Whenever he killed a man, Luke would tell me about it in flat, unemotional prose and ask me to light a candle for the repose of the man’s soul whenever I got near the Cathedral in Savannah. We had all been baptized in the Cathedral and it was Luke’s favorite place of worship. Before Luke came home, I was lighting thirty-five candles beneath the statue of Our Lady of Perpetual Help and would recite the prayer for the dead in an aura of trembling light for this platoon of unknown men. With the rest of the family he continued to uphold the fiction that he was seeing no action at all. His letters to my parents sounded like a travel agent trying to entice reluctant tourists to an exotic locale in the Orient. He picked orchids in the jungle for my mother, pressed them between the leaves of the Bible my grandfather had given him as a going-away present, and sent the book to her for a Christmas present. The Bible smelled like a buried garden when my mother opened it, and dried orchids, with heads like shy dragons, appeared in hundred-page intervals. My mother wept over the first Christmas Luke had ever missed on the island.
“Dead flowers,” my father said. “Luke’s become real el cheapo over in Nam.”
> “My sweet baby boy,” my mother said between sobs. “Thank God he’s in no danger.”

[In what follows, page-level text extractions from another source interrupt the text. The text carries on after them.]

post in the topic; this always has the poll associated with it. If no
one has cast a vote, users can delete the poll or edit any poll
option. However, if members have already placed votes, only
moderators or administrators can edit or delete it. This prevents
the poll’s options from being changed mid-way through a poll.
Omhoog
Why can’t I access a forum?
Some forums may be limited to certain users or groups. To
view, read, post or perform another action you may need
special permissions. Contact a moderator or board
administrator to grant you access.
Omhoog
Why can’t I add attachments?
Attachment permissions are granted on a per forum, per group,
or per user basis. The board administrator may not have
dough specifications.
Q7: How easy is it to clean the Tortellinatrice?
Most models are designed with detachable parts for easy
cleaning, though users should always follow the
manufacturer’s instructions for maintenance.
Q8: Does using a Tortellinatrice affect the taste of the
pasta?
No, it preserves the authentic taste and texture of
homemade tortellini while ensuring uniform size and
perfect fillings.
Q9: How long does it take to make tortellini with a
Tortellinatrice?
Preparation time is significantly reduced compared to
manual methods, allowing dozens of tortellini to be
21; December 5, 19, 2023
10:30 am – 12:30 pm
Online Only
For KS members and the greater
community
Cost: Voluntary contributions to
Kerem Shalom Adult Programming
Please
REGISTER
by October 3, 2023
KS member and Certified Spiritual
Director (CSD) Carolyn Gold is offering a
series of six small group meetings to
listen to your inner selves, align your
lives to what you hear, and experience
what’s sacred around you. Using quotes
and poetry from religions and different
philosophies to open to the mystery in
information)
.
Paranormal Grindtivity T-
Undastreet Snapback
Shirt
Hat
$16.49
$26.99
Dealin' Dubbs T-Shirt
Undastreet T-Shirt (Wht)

In Colleton I had entered into the teacher’s life of sustained regularity. I taught my English students literature and composition for five hours every day, drilling them in the treacherous architecture of English grammar and force-marching them through the thickets of Silas Marner and Julius Caesar. As a punishment for majoring in English during college, my principal assigned me to teach sophomores my first year in Colleton. Sophomores, sizzling with hormones and beleaguered by bodily changes they barely understood, would sit slack-jawed and comatose as I sang away about the pleasures of the active voice, the perils of “that versus which,” or the perfidy of Cassius. I used words like perfidy far too much that first unconfident year as a lecturer. I had more in common with a thesaurus than I did with a teacher and the sophomores of Colleton County suffered because of my ineptitude.

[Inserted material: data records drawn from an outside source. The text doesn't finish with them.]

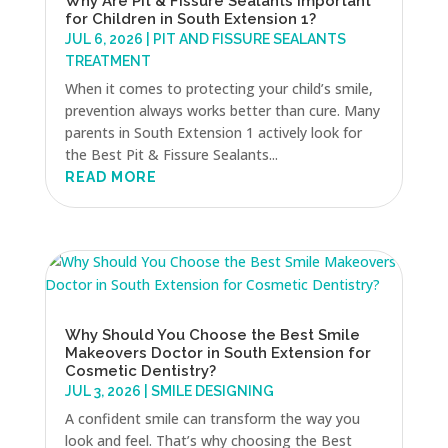
Why Are Pit & Fissure Sealants Important
for Children in South Extension 1?
JUL 6, 2026
|
PIT AND FISSURE SEALANTS
TREATMENT
When it comes to protecting your child’s smile,
prevention always works better than cure. Many
parents in South Extension 1 actively look for
the Best Pit & Fissure Sealants...
READ MORE
Why Should You Choose the Best Smile
Makeovers Doctor in South Extension for
Cosmetic Dentistry?
JUL 3, 2026
|
SMILE DESIGNING
A confident smile can transform the way you
look and feel. That’s why choosing the Best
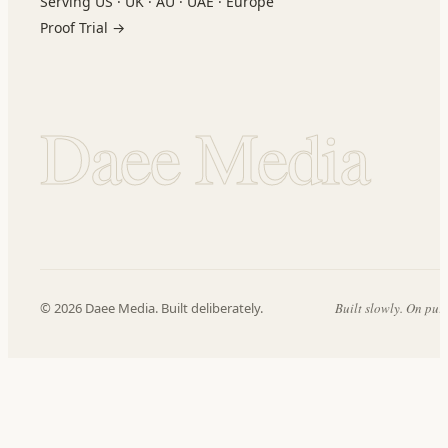
Serving US · UK · AU · UAE · Europe
Proof Trial →
Daee Media
© 2026 Daee Media. Built deliberately.
Built slowly. On pur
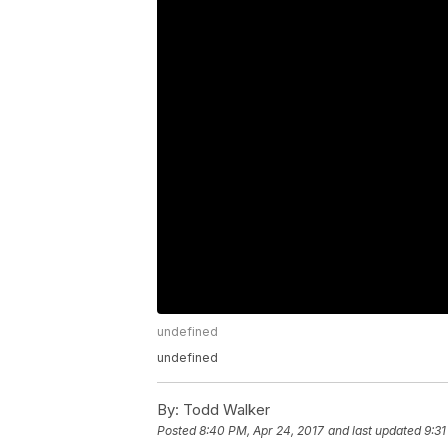
undefined
undefined
By:
Todd Walker
Posted
8:40 PM, Apr 24, 2017
and last updated
9:31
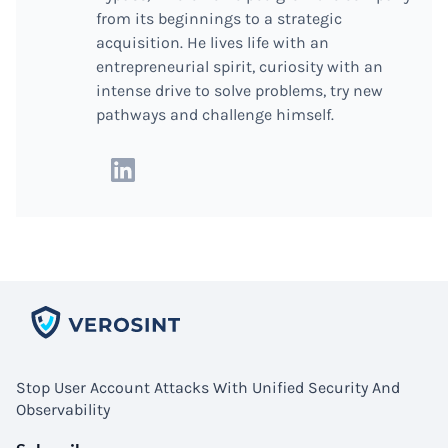
from its beginnings to a strategic
acquisition. He lives life with an
entrepreneurial spirit, curiosity with an
intense drive to solve problems, try new
pathways and challenge himself.
Stop User Account Attacks With Unified Security And
Observability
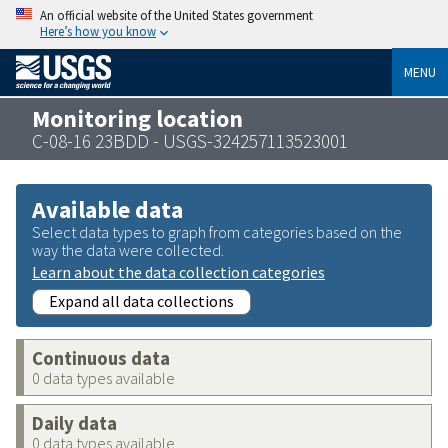
An official website of the United States government
Here’s how you know
MENU
Monitoring location
C-08-16 23BDD - USGS-324257113523001
Available data
Select data types to graph from categories based on the
way the data were collected.
Learn about the data collection categories
Expand all data collections
Continuous data
0 data types available
Daily data
0 data types available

At lunch, I would sit in the teachers’ lounge. While I ate, I would correct the ghastly papers of my students, who seemed gifted in destroying all vestiges of beauty or grace from the language. After school, I would change into my coaching clothes, loop my whistle around my neck, and coach the junior varsity football team until six in the evening. I would be home by seven o’clock, when I’d begin fixing dinner. Sallie would arrive home later, exhausted from her long commute; she. was attending the Medical College of South Carolina in Charleston. We lived in the small house we had rented a block from my grandparents’. Luke had wanted us to live in his house on the island but Sallie had easily assessed my mother’s character and decided that Melrose was a one-woman operation. Our house was small but it was located on a creek and we could swim off a dock at high tide. In the mornings I set a crab pot before I left for work and fished for channel bass when they made their run in late September. I chaperoned a sock hop in the lunchroom after a football game on the same night that my sister attended an antiwar rally in Central Park and my brother helped mine the approaches to a North Vietnamese river.
During the Easter holidays, my father and I put the Miss Savannah on the rails of the dry dock and pulled her out of the water. We scraped the bottom of barnacles and paint, then put a fresh coat of paint on the blitzed-down wood. I ordered the nets I would need for the summer and we worked on the engine until it purred like a cat when we took the boat into the channel for a trial run.
That summer, I took to the river as a shrimp boat captain for the first time in my life, a rookie in that hard and sun-enameled fraternity.
I was tied up next to my father’s boat and had to cross his deck to get to the Miss Savannah.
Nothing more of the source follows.